WORK ORDER » Copy out each line featuring the string "width" from the entries beneath.

SOURCE RECORDS »
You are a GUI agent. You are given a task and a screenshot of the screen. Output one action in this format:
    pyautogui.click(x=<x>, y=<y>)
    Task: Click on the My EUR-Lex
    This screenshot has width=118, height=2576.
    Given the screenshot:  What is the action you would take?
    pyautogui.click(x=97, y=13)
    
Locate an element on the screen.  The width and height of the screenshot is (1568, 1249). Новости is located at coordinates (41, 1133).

TASK RESPONSE »
    This screenshot has width=118, height=2576.
Locate an element on the screen.  The width and height of the screenshot is (1568, 1249). Новости is located at coordinates (41, 1133).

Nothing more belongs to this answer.